Government to untangle labour hire laws

The Marshall Liberal Government will seek to amend South Australia’s labour hire laws, with the state’s Attorney-General, Vickie Chapman saying the changes will ensure the laws target those sectors where workers are most vulnerable to exploitation.

Since the legislation was first introduced, the Federal Government has committed nearly $20 million in their Budget to establish a national regime.

Attorney-General Chapman said it was important South Australia’s state laws are consistent with any changes that will be made at a federal level.

“It’s vital that our laws are consistent with action being considered at a national level. I am in regular talks with the Federal Attorney-General to ensure our laws work parallel with any national regime which may be implemented in future,” Ms Chapman said.

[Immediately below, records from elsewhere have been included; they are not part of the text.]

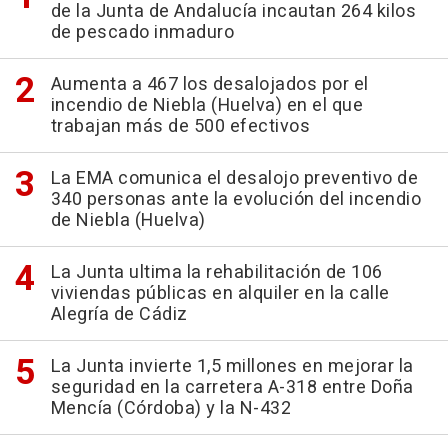
de la Junta de Andalucía incautan 264 kilos
de pescado inmaduro
Aumenta a 467 los desalojados por el
incendio de Niebla (Huelva) en el que
trabajan más de 500 efectivos
La EMA comunica el desalojo preventivo de
340 personas ante la evolución del incendio
de Niebla (Huelva)
La Junta ultima la rehabilitación de 106
viviendas públicas en alquiler en la calle
Alegría de Cádiz
La Junta invierte 1,5 millones en mejorar la
seguridad en la carretera A-318 entre Doña
Mencía (Córdoba) y la N-432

In the meantime, Consumer and Business Services have resumed accepting licence applications from businesses that would be covered under the licensing regime after it became apparent the Legislative Council were not going to support the Government’s repeal bill.

“In commencing the scheme under the current legislation, CBS had endeavoured to address flaws in the legislation by exempting certain types of business from requiring a licence,” Attorney-General Chapman said.

“However, since then, it has become clear that – despite these exemptions – the laws as they currently stand will capture a number of businesses that should not require a licence.

“Exempting certain types of business clearly isn’t enough, which is why we need changes to the law.”

Under the proposed changes, the scope of the scheme would be narrowed to capture only those industries where there was a high risk of exploitation, including:

  • Horticulture processing
  • Meat processing
  • Seafood processing
  • Cleaning
  • Trolley collection.

“Ideally, the Legislative Council would have supported the Government’s repeal bill, given the protections and enforcement options exist through a range of other agencies,” Ms Chapman said.

“But since this was clearly not possible, we have no alternative but to make the current laws as workable as we can – and this will require changes.”

The amendments will be introduced to State Parliament this week.